Now we can simply call the `pt_tokenizer` with an input. See the call signature [here](https://huggingface.co/docs/transformers/v4.44.2/en/main_classes/tokenizer#transformers.PreTrainedTokenizer.__call__)

In [52]:
model_inputs = pt_tokenizer(text)
pprint(model_inputs,compact=True)

{'attention_mask': [1, 1, 1, 1, 1, 1, 1, 1, 1, 1, 1, 1, 1, 1, 1, 1],
 'input_ids': [267, 953, 333, 228, 2531, 138, 203, 154, 53, 96, 21, 459, 14, 64,
               203, 384],
 'token_type_ids': [0, 0, 0, 0, 0, 0, 0, 0, 0, 0, 0, 0, 0, 0, 0, 0]}


In [53]:
model_inputs = pt_tokenizer(text,text_pair=pair)
pprint(model_inputs,compact=True)

{'attention_mask': [1, 1, 1, 1, 1, 1, 1, 1, 1, 1, 1, 1, 1, 1, 1, 1, 1, 1, 1, 1,
                    1, 1, 1, 1],
 'input_ids': [267, 953, 333, 228, 2531, 138, 203, 154, 53, 96, 21, 459, 14, 64,
               203, 384, 211, 247, 46, 487, 412, 138, 257, 9],
 'token_type_ids': [0, 0, 0, 0, 0, 0, 0, 0, 0, 0, 0, 0, 0, 0, 0, 0, 1, 1, 1, 1,
                    1, 1, 1, 1]}


Note that there is an additional `type id`. There are no special tokens `[CLS]:2`,`[SEP]:3` as we haven't used `bert_tokenizer`. 
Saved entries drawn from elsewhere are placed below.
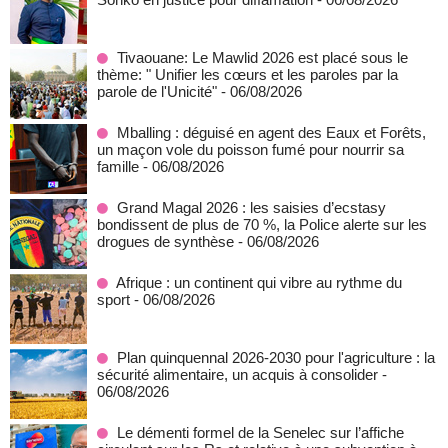
Tivaouane: Le Mawlid 2026 est placé sous le
thème: " Unifier les cœurs et les paroles par la
parole de l'Unicité"
- 06/08/2026
Mballing : déguisé en agent des Eaux et Forêts,
un maçon vole du poisson fumé pour nourrir sa
famille
- 06/08/2026
Grand Magal 2026 : les saisies d’ecstasy
bondissent de plus de 70 %, la Police alerte sur les
drogues de synthèse
- 06/08/2026
Afrique : un continent qui vibre au rythme du
sport
- 06/08/2026
Plan quinquennal 2026-2030 pour l'agriculture : la
sécurité alimentaire, un acquis à consolider
-
06/08/2026
Le démenti formel de la Senelec sur l’affiche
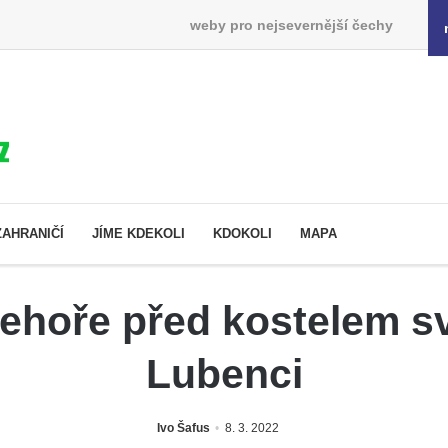
weby pro nejsevernější čechy
ZAHRANIČÍ
JÍME KDEKOLI
KDOKOLI
MAPA
ehoře před kostelem sv
Lubenci
Ivo Šafus
8. 3. 2022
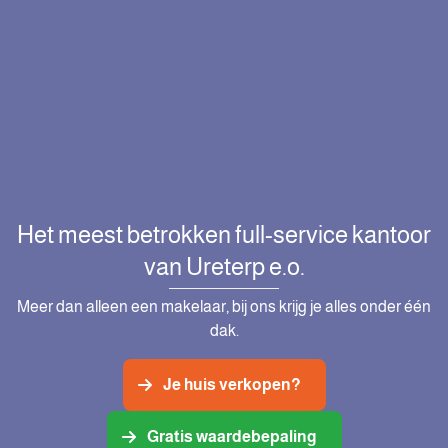
Het meest betrokken full-service kantoor
van Ureterp e.o.
Meer dan alleen een makelaar, bij ons krijg je alles onder één
dak.
Je huis verkopen?
Gratis waardebepaling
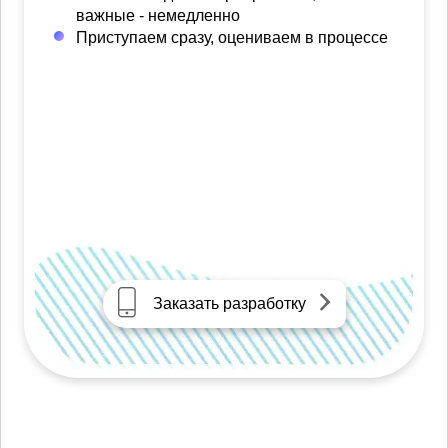
важные - немедленно
Приступаем сразу, оцениваем в процессе
Заказать разработку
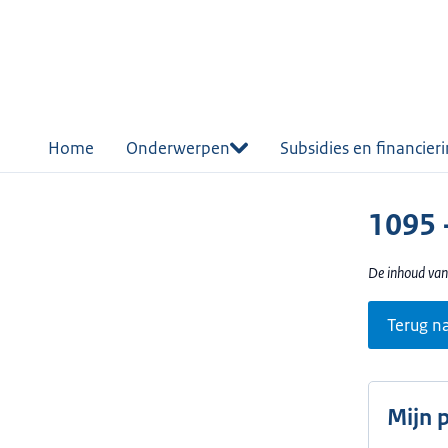
r de
tent
Home
Onderwerpen
Subsidies en financier
1095 
De inhoud van
Terug n
Mijn 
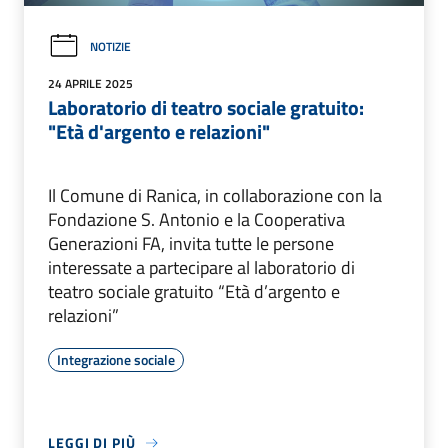
NOTIZIE
24 APRILE 2025
Laboratorio di teatro sociale gratuito:
"Età d'argento e relazioni"
Il Comune di Ranica, in collaborazione con la
Fondazione S. Antonio e la Cooperativa
Generazioni FA, invita tutte le persone
interessate a partecipare al laboratorio di
teatro sociale gratuito “Età d’argento e
relazioni”
Integrazione sociale
LEGGI DI PIÙ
We can also pass a **batch** of samples and it works!

In [54]:
batch_text = ['I like the book The Psychology of Money','I enjoyed watching the Transformers movie','oh! thanks for this']

In [55]:
model_inputs = pt_tokenizer(batch_text)
pprint(model_inputs,compact=True)

{'attention_mask': [[1, 1, 1, 1, 1, 1, 1, 1], [1, 1, 1, 1, 1, 1, 1],
                    [1, 1, 1, 1, 1]],
 'input_ids': [[54, 281, 131, 1701, 131, 19478, 153, 1564],
               [54, 4096, 1443, 131, 7744, 307, 3760],
               [772, 9, 1767, 200, 254]],
 'token_type_ids': [[0, 0, 0, 0, 0, 0, 0, 0], [0, 0, 0, 0, 0, 0, 0],
                    [0, 0, 0, 0, 0]]}


Padding is not done by default so let's enable padding

In [56]:
model_inputs = pt_tokenizer(batch_text,padding=True)
pprint(model_inputs,compact=True)

{'attention_mask': [[1, 1, 1, 1, 1, 1, 1, 1], [1, 1, 1, 1, 1, 1, 1, 0],
                    [1, 1, 1, 1, 1, 0, 0, 0]],
 'input_ids': [[54, 281, 131, 1701, 131, 19478, 153, 1564],
               [54, 4096, 1443, 131, 7744, 307, 3760, 0],
               [772, 9, 1767, 200, 254, 0, 0, 0]],
 'token_type_ids': [[0, 0, 0, 0, 0, 0, 0, 0], [0, 0, 0, 0, 0, 0, 0, 0],
                    [0, 0, 0, 0, 0, 0, 0, 0]]}


We can save the pre-trained tokenizer by calling `pt_tokenizer.save('hopper')`.It will create a directory named `hopper` and store all the required files ( `tokenizer.json`, `tokenizer_config.json`, `special_tokens_map.json`)

`PreTrainedTokenizer` class implements additional methods that are useful for the model during training.

We just need to pass the `tokenizer_file` and other few arguments.

We will see how to make use of `PreTrainedTokenizer` for training a Model in the next experiment.